/gcs

Proof of concept Event Source for Google Cloud Storage for Knative

Primary LanguageGoApache License 2.0Apache-2.0

KnativeGoogle Cloud Storage Source CRD.

Overview

This repository implements an Event Source for Knative Eventing defined with a CustomResourceDefinition (CRD). This Event Source represents Google Cloud Storage. Point is to demonstrate an Event Source that does not live in the Knative Eventing Sources that can be independently maintained, deployed and so forth.

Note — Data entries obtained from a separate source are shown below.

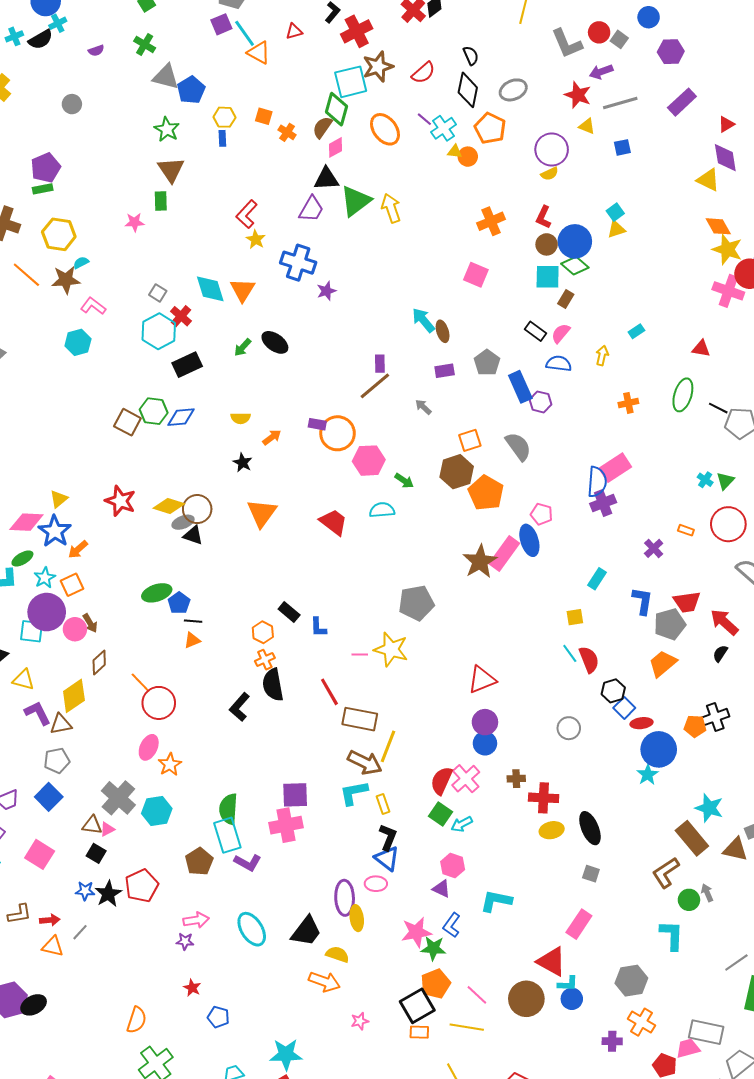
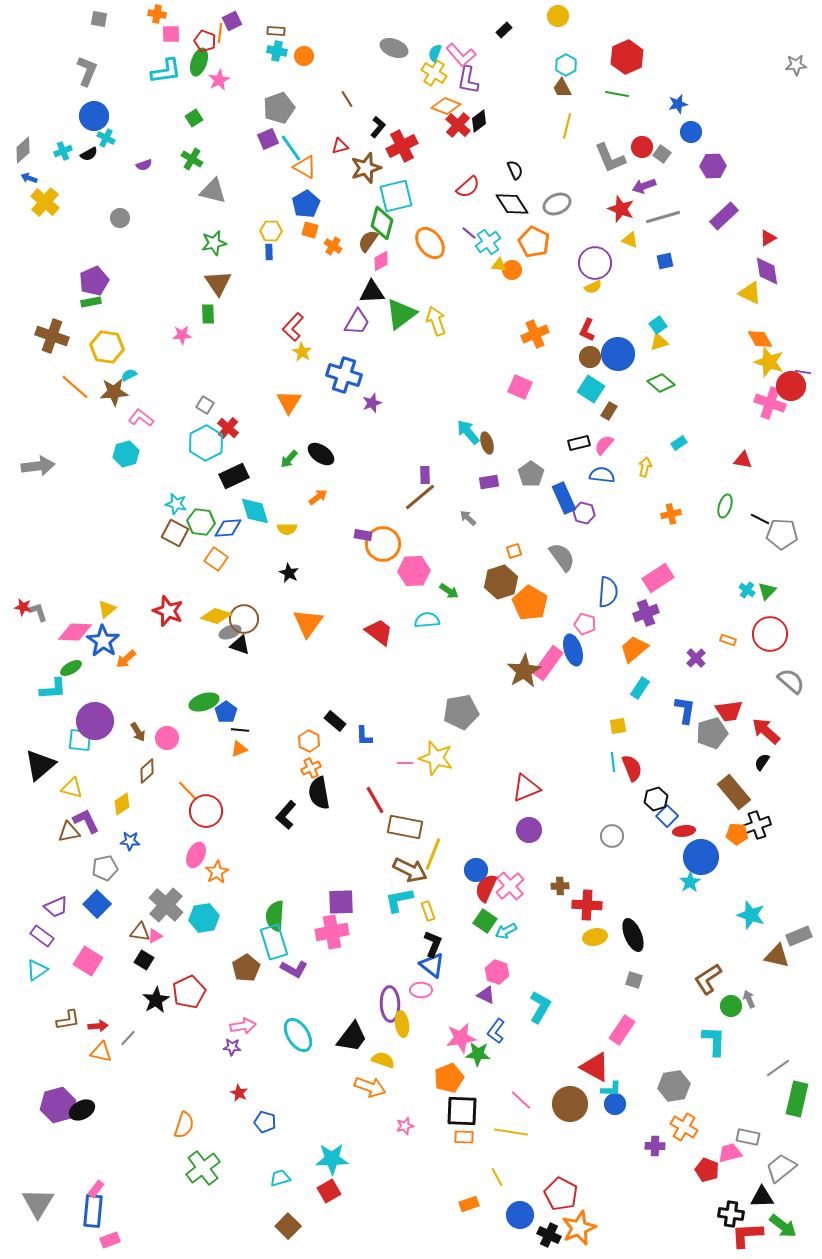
cyan cross: (58, 23) -> (106, 138), turned -36
black semicircle: (41, 39) -> (89, 154), size x0.7
brown star: (378, 67) -> (366, 168), moved
blue pentagon: (191, 90) -> (306, 204), moved
black diamond: (468, 90) -> (512, 204), turned -44
green star: (167, 129) -> (214, 243), turned 30
green diamond: (575, 266) -> (661, 383), moved
cyan square: (548, 277) -> (591, 389), turned 32
cyan diamond: (210, 289) -> (255, 511), moved
black rectangle: (535, 331) -> (579, 443), turned -50
green ellipse: (683, 395) -> (725, 506), size x0.7
orange arrow: (272, 437) -> (318, 497), moved
orange square: (470, 440) -> (514, 551), size x0.7
blue semicircle: (597, 482) -> (608, 592), moved
cyan star: (45, 578) -> (176, 504), moved, turned -30
orange square: (72, 585) -> (216, 559), moved, turned -30
pink circle: (75, 629) -> (167, 738), moved
cyan line: (570, 653) -> (613, 762), turned 30
orange trapezoid: (663, 664) -> (634, 649), moved
yellow diamond: (74, 696) -> (122, 804), size x0.7
brown triangle: (61, 724) -> (69, 832), moved
blue circle: (485, 743) -> (476, 870), moved
brown rectangle: (692, 838) -> (734, 792), moved
blue star: (85, 891) -> (130, 841), moved
cyan L-shape: (496, 901) -> (540, 1007), turned 108
orange pentagon: (435, 984) -> (449, 1078), moved
black square: (417, 1006) -> (462, 1111), turned 32
gray rectangle: (706, 1032) -> (748, 1137), size x0.7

This particular example demonstrates how to perform basic operations such as:

  • Create a Cloud Storage Notification when a Google Cloud Storage object is created
  • Delete a Notification when that Source is deleted
  • Update a Notification when that Source spec changes

Details

Actual implementation contacts the Cloud Storage API and creates a Notification as specified in the GCSSource CRD Spec. Upon success a Knative service is created to receive calls from the Cloud Storage via GCP Pub Sub and will then forward them to the Channel or a Knative Service.

Purpose

Provide an Event Source that allows subscribing to Cloud Storage Object Notifications and processing them in Knative.

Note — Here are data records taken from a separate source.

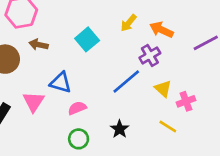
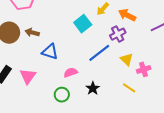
cyan square: (87, 39) -> (83, 24), moved
brown arrow: (39, 45) -> (32, 32), moved
pink triangle: (34, 102) -> (28, 76), moved
pink semicircle: (77, 108) -> (71, 73), moved

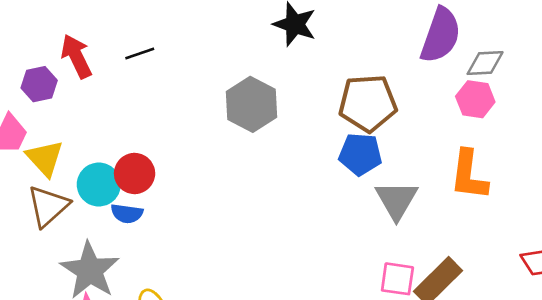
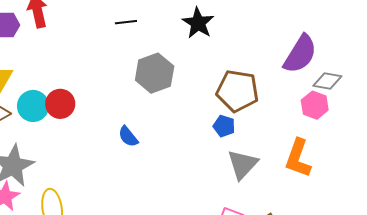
black line: (140, 53) -> (126, 22), moved
blue pentagon: (360, 154) -> (224, 126), size x0.7
blue semicircle: (127, 214) -> (128, 137), moved, turned 30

Another purpose is to serve as an example of how to build an Event Source using a [Warm Image[(https://github.com/mattmoor/warm-image) as a starting point.

Prerequisites

  1. Create a Google Cloud project and install the gcloud CLI and run gcloud auth login. This sample will use a mix of gcloud and kubectl commands. The rest of the sample assumes that you've set the $PROJECT_ID environment variable to your Google Cloud project id, and also set your project ID as default using gcloud config set project $PROJECT_ID.

  2. Setup Knative Serving

  3. Configure outbound network access

  4. Setup Knative Eventing using the release.yaml file. This example does not require GCP.

  5. Setup GCP PubSub Source Just need to do Prerequisites, no need to deploy anything unless you just want to make sure that everything is up and running correctly.

  6. Have an existing bucket in GCS (or create a new one) that you have permissions to manage. Let's set up an environmental variable for that which we'll use in the rest of this document.

    export MY_GCS_BUCKET=<YOUR_BUCKET_NAME>

Create a GCP Service Account and a corresponding secret in Kubernetes

  1. Create a GCP Service Account. This sample creates one service account for both registration and receiving messages, but you can also create a separate service account for receiving messages if you want additional privilege separation.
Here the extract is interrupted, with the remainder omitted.